In a podcast[ii] with Dr. Arthur Brooks, who was featured in a past post here[iii], journalist Jay Nordlinger discussed with him a research paper published out of the University of Berlin. Well referenced, it concluded that financial crises precipitate populist movements of all stripes, but mostly of the radical left. Populism does not inevitably lead to tyranny, but when it does, it is horrific from the National Socialists of the Third Reich and Stalinist slaughters to the “Liberte, egalite, fraternite” gory excesses in France in the late eighteenth century. Dr. Brooks quipped that they sometimes go “real Frenchy” when the economic and political leaders who were once envied and imitated end up in the tumbrils on a public ride to a sharp end dispossessing them of their heads.
The financial crisis does not have to be as dire as that which afflicted the French peasantry[iv] prior to setting up the guillotines. A collapse of the housing and mortgage markets in 2008 and a decade or so of wage stagnation, shrunken opportunity, burdensome personal debt and high unemployment led to the much less bloody “Make America Great” Trump phenomenon and “Feel the Bern” Social Democracy movement here and their analogous movements in many Western countries. Dueling populisms[v], rooted in the fertile soil of discontent, are both feeding on a gnawing sense of helplessness, fear, and a sense that injustice is being done. Both propose solutions that are incompatible with one another[vi], and both perceive the other to be their mortal enemy. For both, most of their proponents believe most sincerely that they offer relief to the oppressed and the best opportunity to right the wrongs in the culture.
We find it difficult even settling on the meanings of the terms we use to describe our disagreements. Nor do we help ourselves when all sides use the same hackneyed phrases and accusations in social media posts to describe their opponents. [vii] How do we begin to rebuild the trust necessary to hack away the thorny briars with our brush hooks[viii] and clear the path forward?
“The word Fascism has now no meaning except in so far as it signifies ‘something not desirable.’ The words democracy, socialism, freedom, patriotic, realistic, justice, have each of them several different meanings which cannot be reconciled with one another.” George Orwell, “Politics and the English Language.” (First published: Horizon. — GB, London. — April 1946.) [ix]
Nearing the fifth month of the unprecedented and politically completely unpredictable COVID 19 financial crisis, the question is what form will the next or prevailing populism take? Have our dueling populisms changed through all of this? Have they distilled and hardened? After a hiatus of a quarter or two, or year or two, will the domestic economy resume its decade long period of relative economic improvement? Will we absorb over 100,000 deaths, keep ourselves angry and entertained with futile social media political posts and continue our untidy path to the unknown? Or has there been a tectonic shift that will not resolve without more earthquakes?

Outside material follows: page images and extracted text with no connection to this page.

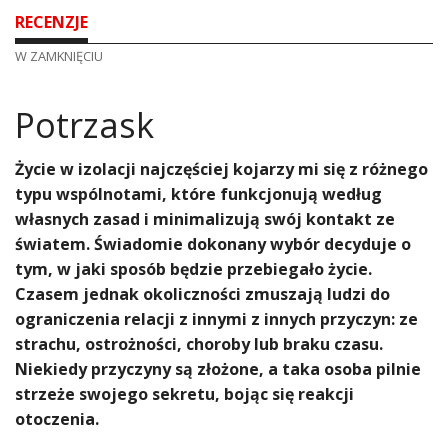
RECENZJE
W ZAMKNIĘCIU
Potrzask
Życie w izolacji najczęściej kojarzy mi się z różnego
typu wspólnotami, które funkcjonują według
własnych zasad i minimalizują swój kontakt ze
światem. Świadomie dokonany wybór decyduje o
tym, w jaki sposób będzie przebiegało życie.
Czasem jednak okoliczności zmuszają ludzi do
ograniczenia relacji z innymi z innych przyczyn: ze
strachu, ostrożności, choroby lub braku czasu.
Niekiedy przyczyny są złożone, a taka osoba pilnie
strzeże swojego sekretu, bojąc się reakcji
otoczenia.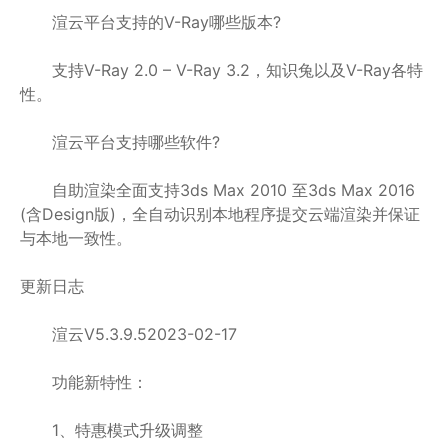
渲云平台支持的V-Ray哪些版本?
支持V-Ray 2.0 – V-Ray 3.2，知识兔以及V-Ray各特
性。
渲云平台支持哪些软件?
自助渲染全面支持3ds Max 2010 至3ds Max 2016
(含Design版)，全自动识别本地程序提交云端渲染并保证
与本地一致性。
更新日志
渲云V5.3.9.52023-02-17
功能新特性：
1、特惠模式升级调整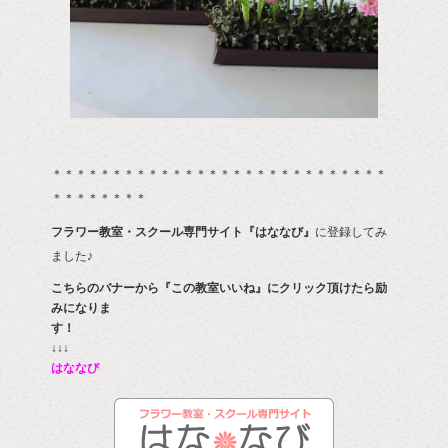
＊＊＊＊＊＊＊＊＊＊＊＊＊＊＊＊＊＊＊＊＊＊＊＊＊＊＊＊
＊＊＊＊＊＊＊＊
フラワー教室・スクール専門サイト『はななび』
に登録してみ
ました♪
こちらのバナーから『この教室いいね』にクリック頂けたら励
みになりま
す
↓↓↓
はななび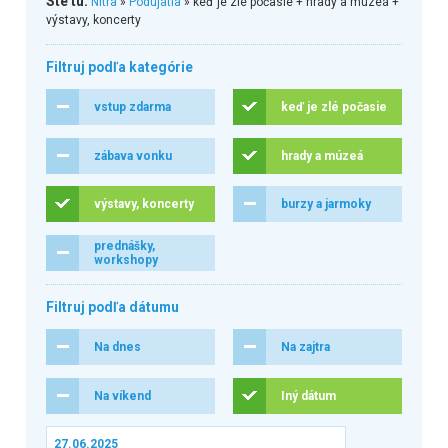
Ste tu:
Nitra
»
Podujatia
» keď je zlé počasie + hrady a múzeá +
výstavy, koncerty
Filtruj podľa kategórie
vstup zdarma
keď je zlé počasie
zábava vonku
hrady a múzeá
výstavy, koncerty
burzy a jarmoky
prednášky,
workshopy
Filtruj podľa dátumu
Na dnes
Na zajtra
Na víkend
Iný dátum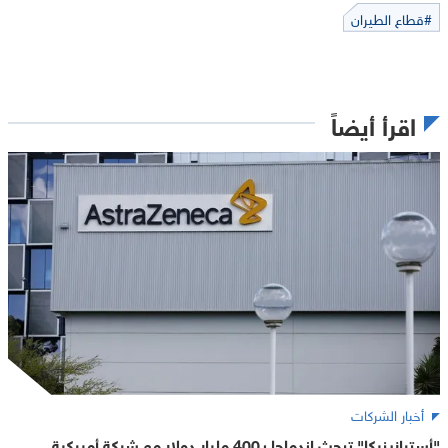
#قطاع الطيران
اقرأ أيضاً
أخبار الشركات
"أسترازينيكا" تبحث اندماجا بـ400 مليار دولار مع شركة أميركية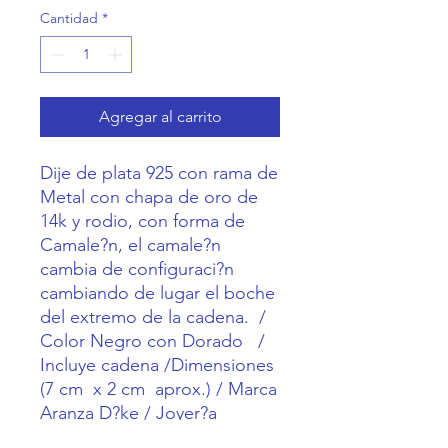
Cantidad
*
Agregar al carrito
Dije de plata 925 con rama de 
Metal con chapa de oro de 
14k y rodio, con forma de 
Camale?n, el camale?n 
cambia de configuraci?n 
cambiando de lugar el boche 
del extremo de la cadena.  / 
Color Negro con Dorado   / 
Incluye cadena /Dimensiones 
(7 cm  x 2 cm  aprox.) / Marca 
Aranza D?ke / Joyer?a 
Mexicana en plata hecho a 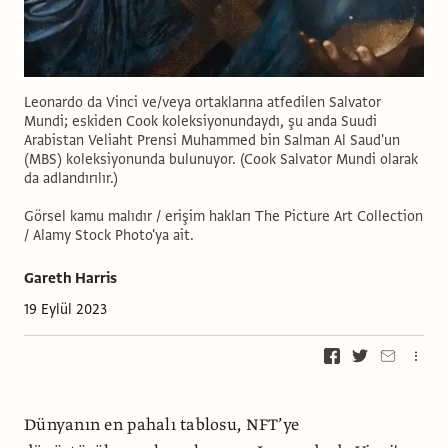
Leonardo da Vinci ve/veya ortaklarına atfedilen Salvator
Mundi; eskiden Cook koleksiyonundaydı, şu anda Suudi
Arabistan Veliaht Prensi Muhammed bin Salman Al Saud'un
(MBS) koleksiyonunda bulunuyor. (Cook Salvator Mundi olarak
da adlandırılır.)
Görsel kamu malıdır / erişim hakları The Picture Art Collection
/ Alamy Stock Photo'ya ait.
Gareth Harris
19 Eylül 2023
Dünyanın en pahalı tablosu, NFT’ye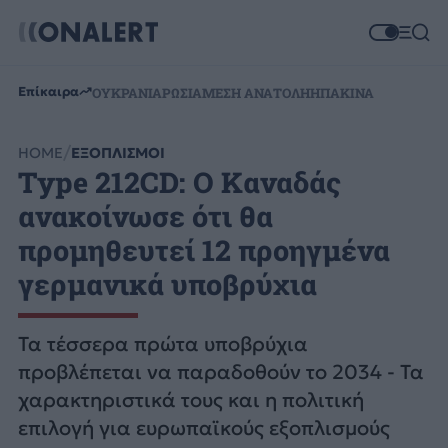
Επίκαιρα
ΟΥΚΡΑΝΙΑ
ΡΩΣΙΑ
ΜΕΣΗ ΑΝΑΤΟΛΗ
ΗΠΑ
ΚΙΝΑ
HOME
ΕΞΟΠΛΙΣΜΟΙ
Type 212CD: Ο Καναδάς
ανακοίνωσε ότι θα
προμηθευτεί 12 προηγμένα
γερμανικά υποβρύχια
Τα τέσσερα πρώτα υποβρύχια
προβλέπεται να παραδοθούν το 2034 - Τα
χαρακτηριστικά τους και η πολιτική
επιλογή για ευρωπαϊκούς εξοπλισμούς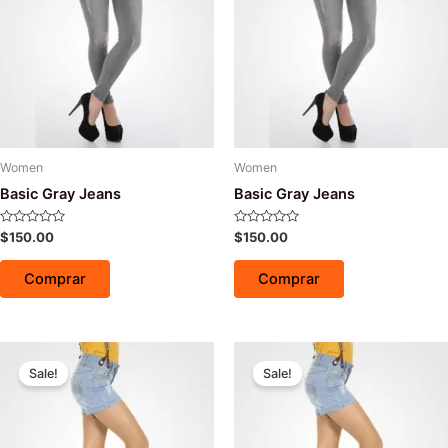
Women
Women
Basic Gray Jeans
Basic Gray Jeans
Avaliação
Avaliação
$
150.00
$
150.00
0
0
de
de
5
5
Comprar
Comprar
Sale!
Sale!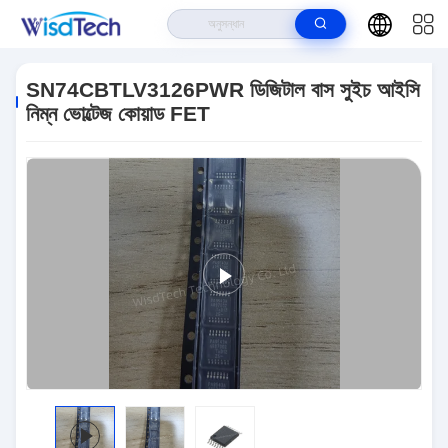
বাড়ি
>
পণ্য
>
ইন্টিগ্রেটেড সার্কিট ICS
>
SN74CBTLV3126PWR ডিজিটাল বাস সুইচ আইসি
নিম্ন ভোল্টেজ কোয়াড FET
SN74CBTLV3126PWR ডিজিটাল বাস সুইচ আইসি
নিম্ন ভোল্টেজ কোয়াড FET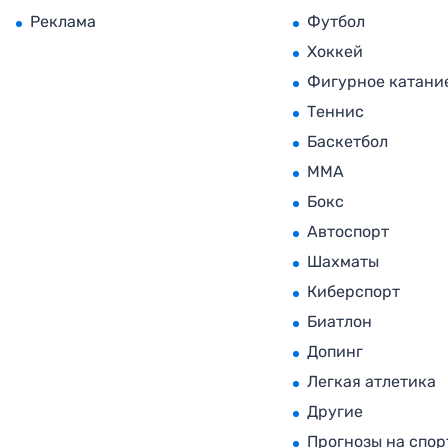
Реклама
Футбол
Хоккей
Фигурное катани
Теннис
Баскетбол
MMA
Бокс
Автоспорт
Шахматы
Киберспорт
Биатлон
Допинг
Легкая атлетика
Другие
Прогнозы на спор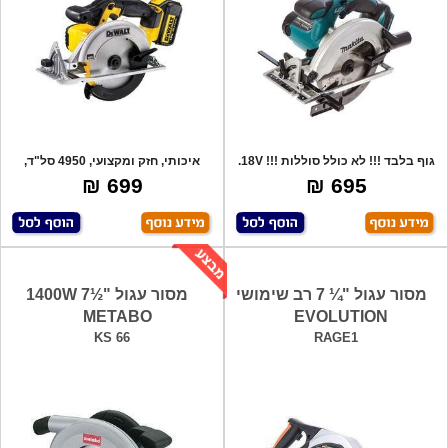
גוף בלבד !!! לא כולל סוללות !!! 18V.
איכותי, חזק ומקצועי, 4950 סל"ד,
מה
חיתוך ב-
699 ₪
695 ₪
מסור עגול "¼ 7 רב שימושי
מסור עגול "½7 1400W
METABO
EVOLUTION
KS 66
RAGE1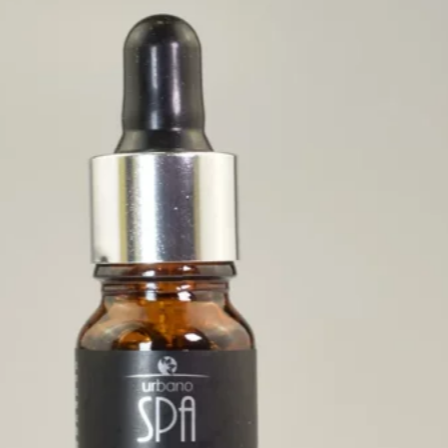
Use diariamente
para
melhores resultados.
Importante:
Evite o contato com os olhos e a
linha d’água.
Este produto
não é um
medicamento e não deve ser
injetado.
Dicas Grandha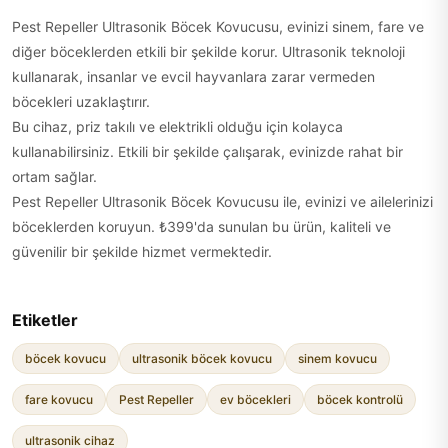
Pest Repeller Ultrasonik Böcek Kovucusu, evinizi sinem, fare ve
diğer böceklerden etkili bir şekilde korur. Ultrasonik teknoloji
kullanarak, insanlar ve evcil hayvanlara zarar vermeden
böcekleri uzaklaştırır.
Bu cihaz, priz takılı ve elektrikli olduğu için kolayca
kullanabilirsiniz. Etkili bir şekilde çalışarak, evinizde rahat bir
ortam sağlar.
Pest Repeller Ultrasonik Böcek Kovucusu ile, evinizi ve ailelerinizi
böceklerden koruyun. ₺399'da sunulan bu ürün, kaliteli ve
güvenilir bir şekilde hizmet vermektedir.
Etiketler
böcek kovucu
ultrasonik böcek kovucu
sinem kovucu
fare kovucu
Pest Repeller
ev böcekleri
böcek kontrolü
ultrasonik cihaz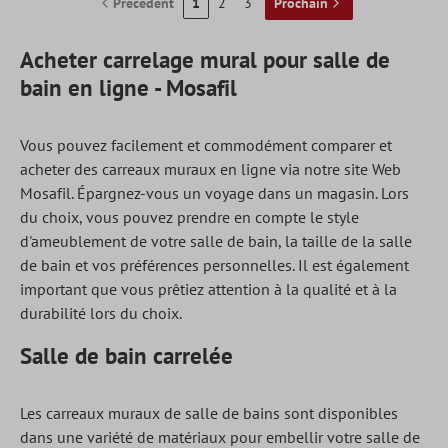
Précédent
1
2
3
Prochain
Acheter carrelage mural pour salle de
bain en ligne - Mosafil
Vous pouvez facilement et commodément comparer et
acheter des carreaux muraux en ligne via notre site Web
Mosafil. Épargnez-vous un voyage dans un magasin. Lors
du choix, vous pouvez prendre en compte le style
d'ameublement de votre salle de bain, la taille de la salle
de bain et vos préférences personnelles. Il est également
important que vous prêtiez attention à la qualité et à la
durabilité lors du choix.
Salle de bain carrelée
Les carreaux muraux de salle de bains sont disponibles
dans une variété de matériaux pour embellir votre salle de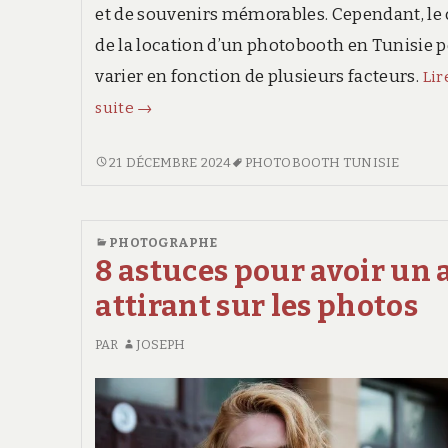
et de souvenirs mémorables. Cependant, le
de la location d’un photobooth en Tunisie 
varier en fonction de plusieurs facteurs.
Lir
Quel
suite
→
est
le
QUEL
21 DÉCEMBRE 2024
PHOTOBOOTH TUNISIE
EST
coût
LE
d’un
COÛT
PHOTOGRAPHE
photobooth
D’UN
8 astuces pour avoir un 
en
PHOTOBOOTH
attirant sur les photos
Tunisie
EN
TUNISIE
?
PAR
JOSEPH
?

That is the unanswerable question, not whether the Trump administration or the Cuomo administration in NY succeeded or failed in managing the pandemic. Swedish model? Florida model? New York model? Hard lessons we must learn, but not the most important ones. COVID 19 will slow down, perhaps recur periodically like the flu or SARS on cruise ships. But inevitably, another crisis of greater or lesser moment will eventually overtake us. How long will we remain in our trenches lobbing mortar shells at each other and calling each other “Fascists?” And what will our new reality look like when we emerge through the smoke and stink into the light and charge over the top of the trenches?
“The future meant nothing to me until it stuck.” John le Carré, “Legacy of Spies”
[ii] Podcast on Ricochet with Jay Nordlinger and Dr. Arthur Brooks. https://ricochet.com/podcast/q-and-a/the-essential-arthur-brooks/
[iv] The French peasants of 1785 spent 90% of their income on just bread to keep their families just above starvation. Their queen’s famous (and perhaps apocryphal) response when told her people had no bread was “Let them eat cake.” Not without sympathy, perhaps she thought the lack of bread was due to bad bakery inventory control.
[vi] Probably nowhere else is the conflict between these movements so stark and irreconcilable as with abortion. One side view it as a necessary component of the reproductive rights of women to end the life of their child for their own necessary benefit: physical health, psychologically, emotionally, economically or socially. The other side sees the intrinsic evil of taking the lives of the most innocent and vulnerable of human beings. Irreconcilable and impossible to compromise those different understandings of the same act. The child either lives or doesn’t. Solomon settled that one centuries ago.
[vii] As fellow social media posters, can we resolve to never use the following words, which no longer have any coherent meaning: Fascist, moron, despicable, fool… Please feel free to add your own contribution to this list.